There is, however, no doubt that the smell of leather has a curiously stimulating sexual influence on many men and women. It is an odor which seems to occupy an intermediate place between the natural body odors and the artificial perfumes for which it sometimes serves as a basis; possibly it is to this fact that its occasional sexual influence is owing, for, as we have already seen, there is a tendency for sexual allurement to attach to odors which are not the specific personal body odors but yet are related to them. Moll considers, no doubt rightly, that shoe fetichism, perhaps the most frequent of sexual fetichistic perversions, is greatly favored, if, indeed, it does not owe its origin to, the associated odor of the feet and of the shoes.[[66]] He narrates a case of shoe fetichism in a man in which the perversion began at the age of 6; when for the first time he wore new shoes, having previously used only the left-off shoes of his elder brother; he felt and smelt these new shoes with sensations of unmeasured pleasure; and a few years later began to use shoes as a method of masturbation.[[67]] Näcke has also recorded the case of a shoe fetichist who declared that the sexual attraction of shoes (usually his wife's) lay largely in the odor of the leather.[[68]] Krafft-Ebing, again, brings forward a case of shoe fetichism in which the significant fact is mentioned that the subject bought a pair of leather cuffs to smell while masturbating.[[69]] Restif de la Bretonne, who was somewhat of a shoe fetichist, appears to have enjoyed smelling shoes. It is not probable that the odor of leather explains the whole of shoe fetichism,—as we shall see when, in another "Study," this question comes before us—and in many cases it cannot be said to enter at all; it is, however, one of the factors. Such a conclusion is further supported by the fact that by many the odor of new shoes is sometimes desired as an adjuvant to coitus. It is in the experience of prostitutes that such a device is not infrequent. Näcke mentions that a colleague of his was informed by a prostitute that several of her clients desired the odor of new shoes in the room, and that she was accustomed to obtain the desired perfume by holding her shoes for a moment over the flame of a spirit lamp.

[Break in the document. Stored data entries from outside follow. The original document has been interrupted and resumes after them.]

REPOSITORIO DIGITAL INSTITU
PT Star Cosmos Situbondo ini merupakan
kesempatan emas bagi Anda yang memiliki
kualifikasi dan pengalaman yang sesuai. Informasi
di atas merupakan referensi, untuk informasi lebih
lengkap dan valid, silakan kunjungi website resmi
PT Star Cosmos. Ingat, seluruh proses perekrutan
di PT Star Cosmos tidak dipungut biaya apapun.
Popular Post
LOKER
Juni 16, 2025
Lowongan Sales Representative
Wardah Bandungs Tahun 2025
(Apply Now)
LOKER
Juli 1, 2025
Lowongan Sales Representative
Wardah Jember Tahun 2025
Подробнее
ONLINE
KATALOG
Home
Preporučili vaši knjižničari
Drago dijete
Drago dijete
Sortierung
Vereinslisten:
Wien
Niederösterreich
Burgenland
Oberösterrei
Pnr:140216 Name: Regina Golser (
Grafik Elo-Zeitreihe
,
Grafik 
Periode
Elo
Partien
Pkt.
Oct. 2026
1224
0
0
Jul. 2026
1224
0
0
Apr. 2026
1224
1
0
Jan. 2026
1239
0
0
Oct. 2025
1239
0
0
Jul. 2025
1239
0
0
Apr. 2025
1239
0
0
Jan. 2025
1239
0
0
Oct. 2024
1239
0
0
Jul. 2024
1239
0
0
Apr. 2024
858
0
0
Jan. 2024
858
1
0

The direct sexual influence of the odor of leather is, however, more conclusively proved by those instances in which it exists apart from shoes or other objects having any connection with the human body. I have elsewhere in these "Studies"[[71]] recorded the case of a lady, entirely normal in sexual and other respects, who is conscious of a considerable degree of pleasurable sexual excitement in the presence of the smell of leather objects, more especially of leather-bound ledgers and in shops where leather objects are sold. She thinks this dates from the period when, as a child of 9, she was sometimes left alone for a time on a high stool in an office. A possible explanation in this case lies in the supposition that on one of these early occasions sexual excitement was produced by the contact with the stool (in a way that is not infrequent in young girls) and that the accidentally associated odor of leather permanently affected the nervous system, while the really significant contact left no permanent impression. Even on such a supposition it might, however, still be maintained that a real potency of the leather odor is illustrated by this case, and this is likewise suggested by the fact that the same subject is also sexually affected by various perfumes and odorous flowers not recalling leather.[[70]]

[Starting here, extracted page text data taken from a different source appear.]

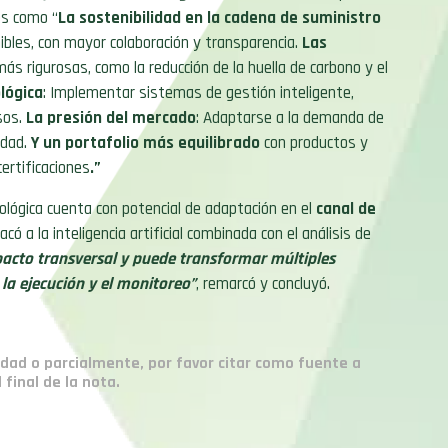
es como “
La sostenibilidad en la cadena de suministro
ibles, con mayor colaboración y transparencia.
Las
más rigurosas, como la reducción de la huella de carbono y el
lógica
: Implementar sistemas de gestión inteligente,
sos.
La presión del mercado
: Adaptarse a la demanda de
idad.
Y un portafolio
más equilibrado
con productos y
certificaciones
.”
ológica cuenta con potencial de adaptación en el
canal de
ó a la inteligencia artificial combinada con el análisis de
acto transversal y puede transformar múltiples
 la ejecución y el monitoreo”
, remarcó y concluyó.
idad o parcialmente, por favor citar como fuente a
final de la nota.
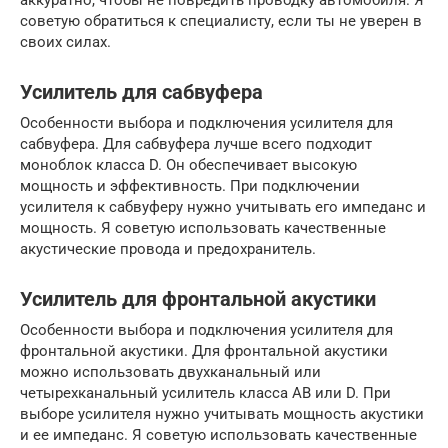
аккуратно, чтобы не повредить проводку автомобиля. Я
советую обратиться к специалисту, если ты не уверен в
своих силах.
Усилитель для сабвуфера
Особенности выбора и подключения усилителя для
сабвуфера. Для сабвуфера лучше всего подходит
моноблок класса D. Он обеспечивает высокую
мощность и эффективность. При подключении
усилителя к сабвуферу нужно учитывать его импеданс и
мощность. Я советую использовать качественные
акустические провода и предохранитель.
Усилитель для фронтальной акустики
Особенности выбора и подключения усилителя для
фронтальной акустики. Для фронтальной акустики
можно использовать двухканальный или
четырехканальный усилитель класса AB или D. При
выборе усилителя нужно учитывать мощность акустики
и ее импеданс. Я советую использовать качественные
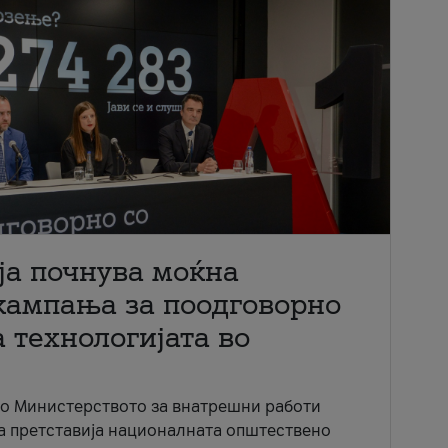
ја почнува моќна
кампања за поодговорно
 технологијата во
со Министерството за внатрешни работи
ја претставија националната општествено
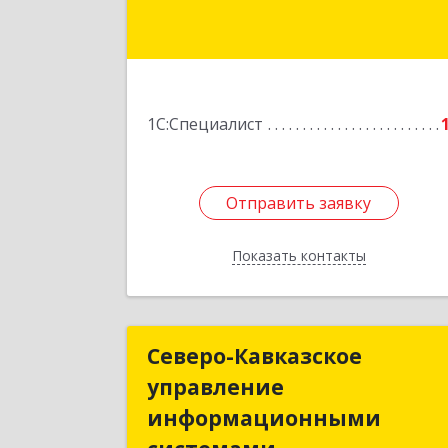
оф.
Подробне
1С:Специалист
Отправить заявку
Отправить заявку
Показать контакты
Назад
Северо-Кавказское
Северо-Кавказско
управление
управлени
информационными
информационным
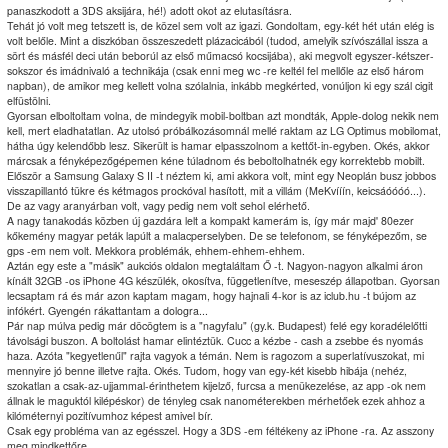
panaszkodott a 3DS aksijára, hé!) adott okot az elutasításra.
Tehát jó volt meg tetszett is, de közel sem volt az igazi. Gondoltam, egy-két hét után elég is
volt belőle. Mint a diszkóban összeszedett plázacicából (tudod, amelyik szívószállal issza a
sört és másfél deci után beborúl az első műmacsó kocsijába), aki megvolt egyszer-kétszer-
sokszor és imádnivaló a technikája (csak enni meg wc -re keltél fel mellőle az első három
napban), de amikor meg kellett volna szólalnia, inkább megkérted, vonúljon ki egy szál cigit
elfüstölni.
Gyorsan elboltoltam volna, de mindegyik mobil-boltban azt mondták, Apple-dolog nekik nem
kell, mert eladhatatlan. Az utolsó próbálkozásomnál mellé raktam az LG Optimus mobilomat,
hátha úgy kelendőbb lesz. Sikerült is hamar elpasszolnom a kettőt-in-egyben. Okés, akkor
márcsak a fényképezőgépemen kéne túladnom és beboltolhatnék egy korrektebb mobilt.
Először a Samsung Galaxy S II -t néztem ki, ami akkora volt, mint egy Neoplán busz jobbos
visszapillantó tükre és kétmagos prockóval hasított, mit a villám (MeKvííín, keicsáóóóó...).
De az vagy aranyárban volt, vagy pedig nem volt sehol elérhető.
A nagy tanakodás közben új gazdára lelt a kompakt kamerám is, így már majd' 80ezer
kőkemény magyar peták lapúlt a malacperselyben. De se telefonom, se fényképezőm, se
gps -em nem volt. Mekkora problémák, ehhem-ehhem-ehhem.
Aztán egy este a "másik" aukciós oldalon megtaláltam Ő -t. Nagyon-nagyon alkalmi áron
kínált 32GB -os iPhone 4G készülék, okosítva, függetlenítve, meseszép állapotban. Gyorsan
lecsaptam rá és már azon kaptam magam, hogy hajnali 4-kor is az iclub.hu -t bújom az
infókért. Gyengén rákattantam a dologra...
Pár nap múlva pedig már döcögtem is a "nagyfalu" (gy.k. Budapest) felé egy koradélelőtti
távolsági buszon. A boltolást hamar elintéztük. Cucc a kézbe - cash a zsebbe és nyomás
haza. Azóta "kegyetlenűl" rajta vagyok a témán. Nem is ragozom a superlatívuszokat, mi
mennyire jó benne illetve rajta. Okés. Tudom, hogy van egy-két kisebb hibája (nehéz,
szokatlan a csak-az-ujjammal-érinthetem kijelző, furcsa a menükezelése, az app -ok nem
állnak le maguktól kilépéskor) de tényleg csak nanométerekben mérhetőek ezek ahhoz a
kilóméternyi pozitívumhoz képest amivel bír.
Csak egy probléma van az egésszel. Hogy a 3DS -em féltékeny az iPhone -ra. Az asszony
meg mindkettőre.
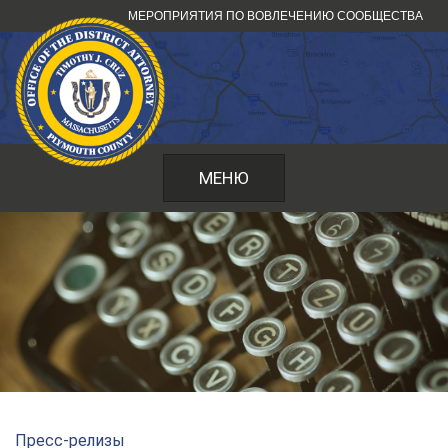
Перейти
МЕРОПРИЯТИЯ ПО ВОВЛЕЧЕНИЮ СООБЩЕСТВА
к
содержанию
МЕНЮ
Пресс-релизы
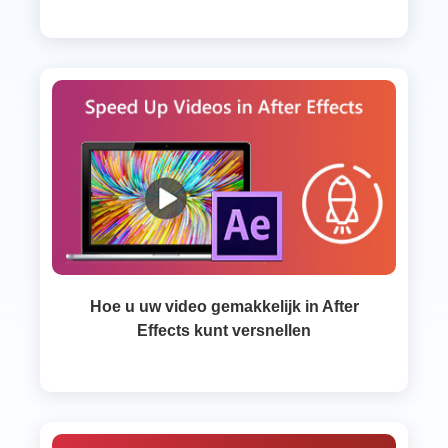
Hoe u uw video gemakkelijk in After
Effects kunt versnellen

It has been suggested to me by a lady that the odor of leather suggests that of the sexual organs. The same suggestion is made by Hagen,[[72]] and I find it stated by Gould and Pyle that menstruating girls sometimes smell of leather. The secret of its influence may thus be not altogether obscure; in the fact that leather is animal skin, and that it may thus vaguely stir the olfactory sensibilities which had been ancestrally affected by the sexual stimulus of the skin odor lies the probable foundation of the mystery.